Break Fix

By way of apology for not posting on-time: I was laser-focused on tacos and tasty booze-drinks last night. It’s summer, tacos are awesome, booze-drinks are awesome…and I just plain spaced. Anyhow, I have a bit of a sticky wicket I’d like to share. Fair warning: we haven’t managed to unstick this particular wicket just yet, so to speak, so this may not be the most satisfying of posts. But I think it’s at least interesting.

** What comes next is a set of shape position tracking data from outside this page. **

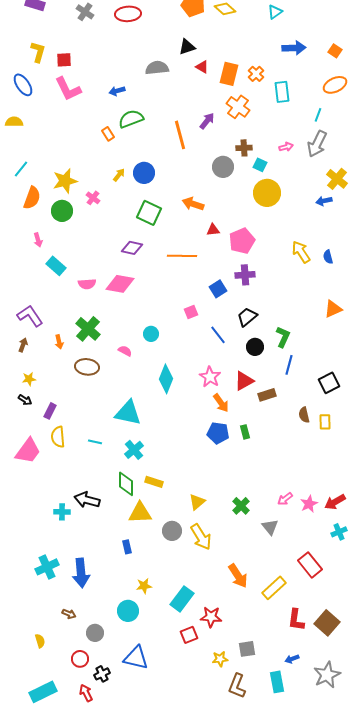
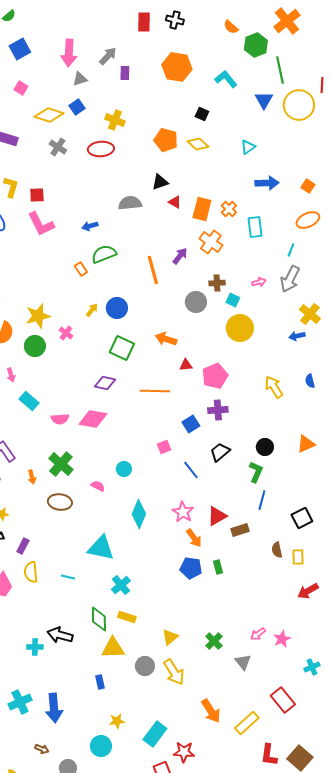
blue semicircle: (328, 257) -> (310, 381), moved
black circle: (255, 347) -> (265, 447), moved
cyan cross: (134, 450) -> (121, 585), moved
red arrow: (335, 502) -> (308, 591), moved

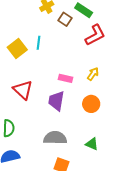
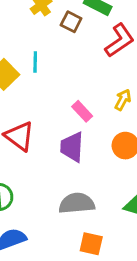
pink rectangle: (66, 78) -> (82, 111), turned 40

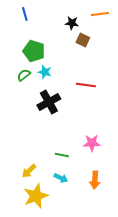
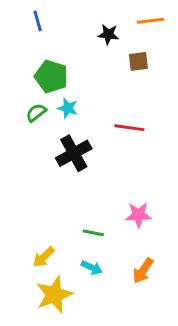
brown square: (83, 40) -> (138, 61), moved, turned -32
orange arrow: (95, 180) -> (143, 271), turned 30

As a part of K2 we’re working on leveraging Azure Load Balancers (ALBs) for distributing calls from lighthouse-frontend (LHFE) to a service running in Azure named k2-eg. LHFE is exhibiting intermittent timeouts on these calls. We don’t see high latencies on the callee (k2-eg) side, and we’ve vetted out that it has something to do with the ALB by switching back and forth between leveraging the ALB and round-robin DNS (thanks to dns-discovery) to call k2- eg. Let’s take a peek at what that looks like:

The “before” is using dns disco (which I’ll call it from here on out, because it sounds more like a dance-dance party-party than its unabbreviated name) to round-robin requests out to k2-eg. The “after” is pointing at the ALB instead.

…and after reverting the change:

Hrm. So, the shortened timeline of this latter inGraph has probably made it a little more apparent: when I say “intermittent” I’m talking really intermittent (when looking at an individual node). The timeouts happen something on the order of once or twice an hour per instance. This makes it super-tricky to get data about why the timeouts are happening, because they’re not reproducible in any kind of a reasonable timeframe.

As a hilarious aside: at one time they were reproducible in a reasonable timeframe (under a minute). I wrote a little script to reproduce:

#!/usr/bin/env python

import time import requests

URL=‘https://zwus2-k2applb-prod.azure.linkedin.com:5452/k2-eg/admin'

good_count=0 bad_count=0

while True: try: r = requests.get(URL, verify=False, timeout=10) good_count = good_count+1 print(’[{}] {} {} (good count: {}, bad count: {})’.format(time.strftime(’%x %X’), r.status_code, r.text. strip(), good_count, bad_count)) except: bad_count = bad_count+1 print(’[{}] {} (good count: {}, bad count: {})’.format(time.strftime(’%x %X’), ‘ERROR’, good_count, bad_count)) time.sleep(1)

Once Upon a Time this script would result in a timeout within 10-15 iterations of the main loop. Just today I ran it for 2 hours without a timeout occurring. So what changed? Well, we engaged someone from the MSFT side. Once we had someone actively engaged and looking at the problem my script stopped reliably reproducing the issue. Fucking classic.

What’s the takeaway here? Well, here’s the thing that I think is super-interesting: sometimes in order to fix it you actually have to leave it broken. We can’t just deploy it on one node, or even a small handful of nodes; the time between failures is just too long to gain any meaningful signal without having a large enough footprint. We also have the advantage of this not being member-impacting - at present this particular feature is only ramped for shadow reads - but I’ve also been in situations where there member impact, and in the name of diagnosing & fixing the problem on any kind of reasonable timeline the only is way is to leave it broken temporarily.

Now, to set your mind at ease that I’m not leaving your site fucked up over the weekend: we’ve found another way to gain signal here. Another service that is also leveraging the ALB is exhibiting similar timeouts. This particular service happens to handle these timeouts in a way that is more graceful, doesn’t break shadow reads, and doesn’t trigger alerts.

Happy Friday and Happy inDay, folks!